Japanese rice fish

Medaka ( Oryzias latipes )

The medaka, also Japanese rice fish or medaka ( Oryzias latipes ) is a Southeast Asian fish from the family of rice fish ( Adrianichthyidae ), which is as aquarium fish and a model organism in biological research of importance.

Features

Medaka attain a length of up to about three and a half centimeters. Your body is flattened laterally, the head accounts for about a quarter of the standard length of. The mouth is terminal with about the same length or slightly longer jaws lower jaw. The eyes are medium in size and not protrude above the top of the head. The scales are relatively large cycloid scales, of which lie along the body 28 to 32. The body is translucent with scattered, dark melanophores that form distinct dark rows from the back of the head to the neck of the dorsal fin and on the flanks of the head more or less to the tail fin. The gill cover and the peritoneum are silvery; the latter is in the females approximately rectangular, smaller in males and triangular. The dorsal fin has 5-7 rays, the anal fin has 17 extended to 22 In the males are the rays of both fins and between the last two rays of the dorsal fin is a distinct notch. The pectoral fins have 9 to 11 and the pelvic fin 5-7 rays, which are elongated in the female part and almost to the anal fin.
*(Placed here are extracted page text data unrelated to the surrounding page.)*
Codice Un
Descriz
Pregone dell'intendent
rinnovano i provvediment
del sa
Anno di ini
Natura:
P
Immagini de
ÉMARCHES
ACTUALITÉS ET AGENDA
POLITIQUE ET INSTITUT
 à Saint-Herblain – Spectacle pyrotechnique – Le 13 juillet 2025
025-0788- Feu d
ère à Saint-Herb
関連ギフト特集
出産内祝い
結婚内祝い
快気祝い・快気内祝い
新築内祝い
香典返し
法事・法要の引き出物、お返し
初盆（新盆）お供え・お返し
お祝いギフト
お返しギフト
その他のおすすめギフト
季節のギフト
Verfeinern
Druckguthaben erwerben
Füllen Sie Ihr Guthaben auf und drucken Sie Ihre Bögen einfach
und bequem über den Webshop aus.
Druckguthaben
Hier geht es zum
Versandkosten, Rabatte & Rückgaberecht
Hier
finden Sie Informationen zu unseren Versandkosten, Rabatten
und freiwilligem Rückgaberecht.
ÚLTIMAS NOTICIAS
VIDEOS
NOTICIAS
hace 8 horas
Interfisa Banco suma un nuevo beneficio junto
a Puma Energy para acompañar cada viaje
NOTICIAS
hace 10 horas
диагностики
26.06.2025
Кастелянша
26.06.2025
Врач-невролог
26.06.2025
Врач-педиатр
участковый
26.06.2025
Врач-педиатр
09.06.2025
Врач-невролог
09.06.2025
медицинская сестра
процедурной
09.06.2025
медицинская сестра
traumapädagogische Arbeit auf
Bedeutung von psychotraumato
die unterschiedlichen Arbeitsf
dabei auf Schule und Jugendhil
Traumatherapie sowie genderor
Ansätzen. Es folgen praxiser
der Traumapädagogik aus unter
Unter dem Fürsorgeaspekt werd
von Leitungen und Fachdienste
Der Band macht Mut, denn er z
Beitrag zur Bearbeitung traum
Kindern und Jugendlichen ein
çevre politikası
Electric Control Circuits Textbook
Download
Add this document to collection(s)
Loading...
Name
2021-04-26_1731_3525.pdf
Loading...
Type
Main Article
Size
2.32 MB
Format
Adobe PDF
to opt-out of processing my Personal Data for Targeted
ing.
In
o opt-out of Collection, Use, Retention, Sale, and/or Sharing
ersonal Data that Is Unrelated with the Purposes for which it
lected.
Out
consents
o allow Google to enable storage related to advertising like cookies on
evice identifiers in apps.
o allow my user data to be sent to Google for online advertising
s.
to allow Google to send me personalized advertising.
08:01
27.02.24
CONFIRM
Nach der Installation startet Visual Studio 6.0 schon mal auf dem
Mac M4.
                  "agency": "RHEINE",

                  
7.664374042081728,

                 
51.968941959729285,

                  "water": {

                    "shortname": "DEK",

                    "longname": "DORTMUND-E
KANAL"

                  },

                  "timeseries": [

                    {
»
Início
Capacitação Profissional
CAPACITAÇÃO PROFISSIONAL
The caudal fin has in the upper and lower half of each one undivided and four or five articulated rays, and dorsal and ventral five six prokurrente rays. The number of Branchiostegalstrahlen is between five and six that the vortex at 27 to 32

Occurrence

The Medaka comes from Laos and Vietnam to the East China and Korea and the Japanese islands of the Ryukyu Islands to Honshu before. He settled mostly standing or slowly flowing fresh and brackish waters such as ponds or rice fields.

Taxonomy

The medaka was described in 1846 by Coenraad Jacob Temminck and Hermann Schlegel scientifically as Poecilia latipes. 1866, the type of Alber Günther was assigned to a genus Haplochelus and provided by David Starr Jordan and John O. Snyder in the genus Aplocheilus 1901. 1906 described Jordan and Snyder then the genus Oryzias the medaka as the sole and type species, which differs from Aplocheilus by the absence of teeth on the vomer. In fact, absent in the genus Oryzias the vomer. The genus name Oryzias refers to the occurrence of fish in rice fields ( Oryza genus name ), the specific epithet latipes derives from Latin latus ( wide) and pes ( foot ) ago.